> Your goal
All entries below are to be reproduced precisely as they stand, without the pictures.

[Saved entries]
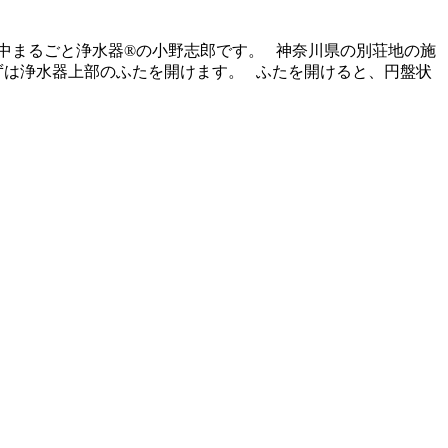
家中まるごと浄水器®の小野志郎です。 神奈川県の別荘地の施
まずは浄水器上部のふたを開けます。 ふたを開けると、円盤状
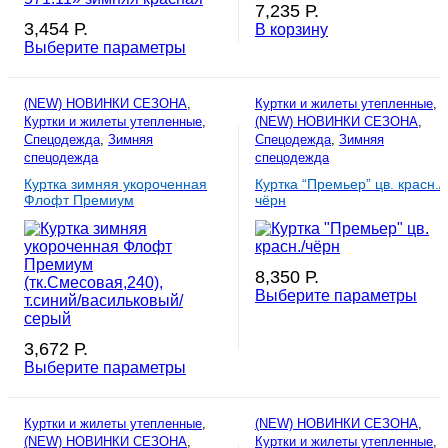
7,235
Р.
3,454
Р.
В корзину
Выберите параметры
(NEW) НОВИНКИ СЕЗОНА
,
Куртки и жилеты утепленные
,
Куртки и жилеты утепленные
,
(NEW) НОВИНКИ СЕЗОНА
,
Спецодежда
,
Зимняя
Спецодежда
,
Зимняя
спецодежда
спецодежда
Куртка зимняя укороченная
Куртка “Премьер” цв. красн./
Флофт Премиум
чёрн
(тк.Смесовая,240), т.синий/
васильковый/серый
8,350
Р.
Выберите параметры
3,672
Р.
Выберите параметры
Куртки и жилеты утепленные
,
(NEW) НОВИНКИ СЕЗОНА
,
(NEW) НОВИНКИ СЕЗОНА
,
Куртки и жилеты утепленные
,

> Reply to the task
家中まるごと浄水器®の小野志郎です。 神奈川県の別荘地の施
まずは浄水器上部のふたを開けます。 ふたを開けると、円盤状
7,235
Р.
3,454
Р.
В корзину
Выберите параметры
(NEW) НОВИНКИ СЕЗОНА
,
Куртки и жилеты утепленные
,
Куртки и жилеты утепленные
,
(NEW) НОВИНКИ СЕЗОНА
,
Спецодежда
,
Зимняя
Спецодежда
,
Зимняя
спецодежда
спецодежда
Куртка зимняя укороченная
Куртка “Премьер” цв. красн./
Флофт Премиум
чёрн
(тк.Смесовая,240), т.синий/
васильковый/серый
8,350
Р.
Выберите параметры
3,672
Р.
Выберите параметры
Куртки и жилеты утепленные
,
(NEW) НОВИНКИ СЕЗОНА
,
(NEW) НОВИНКИ СЕЗОНА
,
Куртки и жилеты утепленные
,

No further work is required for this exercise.